How can a lack of tears cause dry eyes?

Tears are critical for healthy eyes and clear vision. They nourish the cornea, the dome-shaped surface that covers the eye in front of the iris. The cornea helps the eye to focus, and also protects it from germs and dust. Without sufficient tears, the cornea can be susceptible to infection and unable to properly function. Tears also keep the surface of the eye moist and wash away debris and dust. They have an important role in protecting the eye from infections.

What are the symptoms of dry eye?

Suffers of dry eye may experience these symptoms:

  • Eye fatigue
  • The feeling that there is sand or dirt in the eye
  • A stinging, burning or redness of the eye
  • An abundance of tears after periods of the eye being dry
  • Stringy discharge
  • Blurred vision or discomfort when wearing contact lens or working on a computer or tablet
  • The inability to cry
  • Moments of blurred vision

How is dry eye diagnosed?

A comprehensive eye exam is necessary to properly diagnose the condition. It is recommended by the American Optometric Association that people under 65 have exams at least every two years, and annually for those who are older.

Can it be treated?

Yes, there are numerous treatment options for dry eye. If you suffer from any of the symptoms listed, see an optometrist for a proper diagnosis. If it is dry eye, they will first determine if it is caused by an underlying medical condition.

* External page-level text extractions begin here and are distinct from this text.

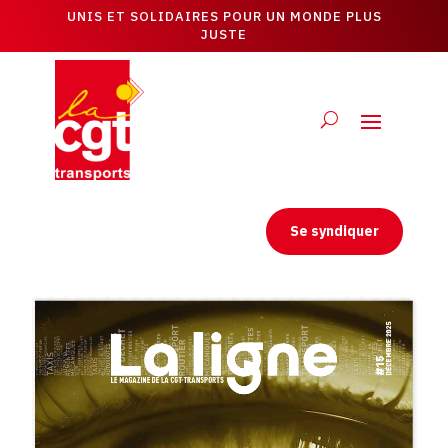
UNIS ET SOLIDAIRES POUR UN MONDE PLUS
JUSTE
Se syndiquer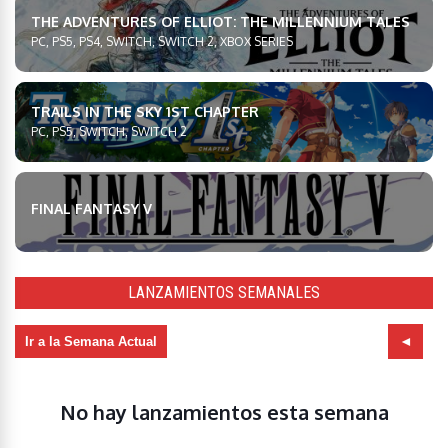
THE ADVENTURES OF ELLIOT: THE MILLENNIUM TALES
PC, PS5, PS4, SWITCH, SWITCH 2, XBOX SERIES
TRAILS IN THE SKY 1ST CHAPTER
PC, PS5, SWITCH, SWITCH 2
FINAL FANTASY V
LANZAMIENTOS SEMANALES
Ir a la Semana Actual
No hay lanzamientos esta semana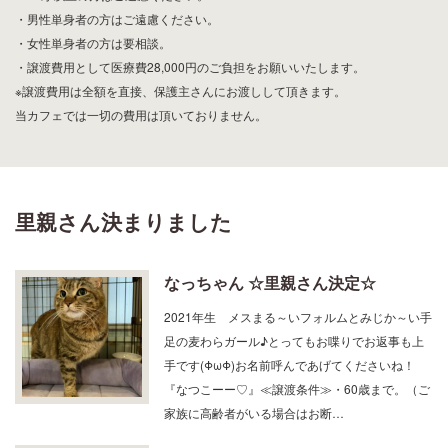
・女性単身者の方は要相談。
・譲渡費用として医療費28,000円のご負担をお願いいたします。
※譲渡費用は全額を直接、保護主さんにお渡しして頂きます。
当カフェでは一切の費用は頂いておりません。
里親さん決まりました
なっちゃん ☆里親さん決定☆
2021年生 メスまる～いフォルムとみじか～い手
足の麦わらガール♪とってもお喋りでお返事も上
手です(ΦωΦ)お名前呼んであげてくださいね！
『なつこーー♡』≪譲渡条件≫・60歳まで。（ご
家族に高齢者がいる場合はお断…
コロン ☆里親さん決定☆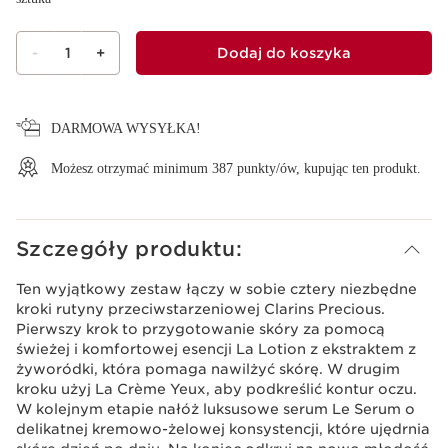
-
1
+
Dodaj do koszyka
Wyświetl koszyk
DARMOWA WYSYŁKA!
Możesz otrzymać minimum
387
punkty/ów, kupując ten produkt.
Szczegóły produktu:
Ten wyjątkowy zestaw łączy w sobie cztery niezbędne
kroki rutyny przeciwstarzeniowej Clarins Precious.
Pierwszy krok to przygotowanie skóry za pomocą
świeżej i komfortowej esencji La Lotion z ekstraktem z
żyworódki, która pomaga nawilżyć skórę. W drugim
kroku użyj La Crème Yeux, aby podkreślić kontur oczu.
W kolejnym etapie nałóż luksusowe serum Le Serum o
delikatnej kremowo-żelowej konsystencji, które ujędrnia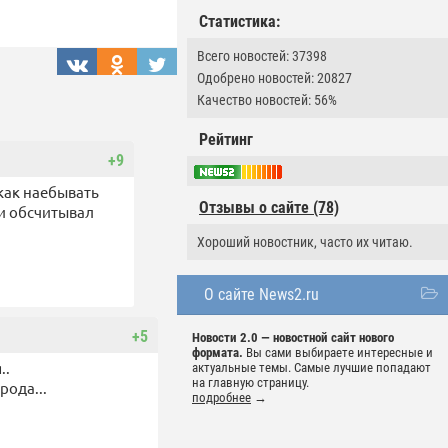
Статистика:
Всего новостей: 37398
Одобрено новостей: 20827
Качество новостей: 56%
Рейтинг
+9
 как наебывать
Отзывы о сайте (78)
 и обсчитывал
Хороший новостник, часто их читаю.
О сайте News2.ru
+5
Новости 2.0 — новостной сайт нового
формата.
Вы сами выбираете интересные и
..
актуальные темы. Самые лучшие попадают
на главную страницу.
рода...
подробнее
→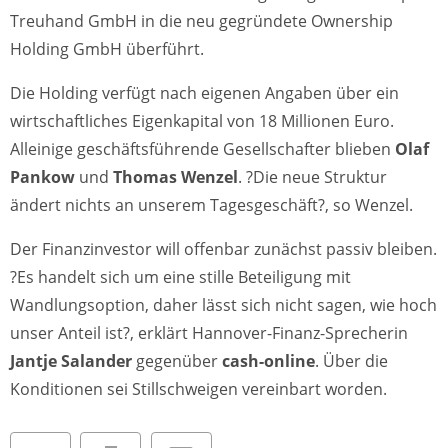
Treuhand GmbH in die neu gegründete Ownership
Holding GmbH überführt.
Die Holding verfügt nach eigenen Angaben über ein
wirtschaftliches Eigenkapital von 18 Millionen Euro.
Alleinige geschäftsführende Gesellschafter blieben
Olaf
Pankow
und
Thomas Wenzel
. ?Die neue Struktur
ändert nichts an unserem Tagesgeschäft?, so Wenzel.
Der Finanzinvestor will offenbar zunächst passiv bleiben.
?Es handelt sich um eine stille Beteiligung mit
Wandlungsoption, daher lässt sich nicht sagen, wie hoch
unser Anteil ist?, erklärt Hannover-Finanz-Sprecherin
Jantje Salander
gegenüber
cash-online
. Über die
Konditionen sei Stillschweigen vereinbart worden.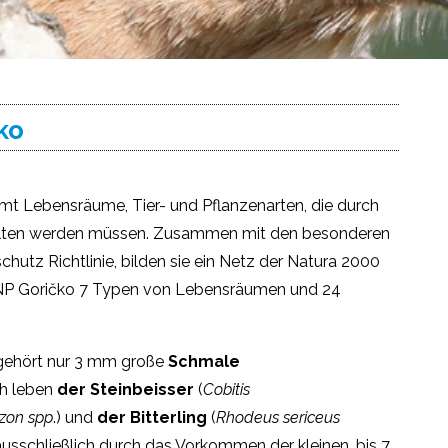
ko
mt Lebensräume, Tier- und Pflanzenarten, die durch
alten werden müssen. Zusammen mit den besonderen
utz Richtlinie, bilden sie ein Netz der Natura 2000
n NP Goričko 7 Typen von Lebensräumen und 24
, gehört nur 3 mm große
Schmale
ch leben
der Steinbeisser
(
Cobitis
zon spp
.) und
der Bitterling
(
Rhodeus sericeus
ausschließlich durch das Vorkommen der kleinen, bis 7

Many doctors will prescribe cyclosporine, an anti-inflammatory medication that reduces corneal damage while increasing tear production. An eye care professional may also recommend that you stop wearing contact lens and get tested for allergies.

Some people have dry eye because the drainage holes at the inner corners of the eyelids are unable to properly drain tears from the eyes to the nose. Closing the holes allows tears to remain on the eyes longer, reducing the change of extreme dryness. To do this, temporary plugs (made of silicone or collagen) are painlessly inserted into these drainage holes by an optometrist. Surgery may be recommended to permanently plug these holes.

What, if any, preventative measures can be taken?

There are a number of preventative steps that can be taken. Air cleaners can filter dust in indoor spaces that may exacerbate the condition. Humidifiers add moisture to the air. When it is necessary to use computers or watch screens for long periods of time, let eyes rest at different intervals throughout the activity.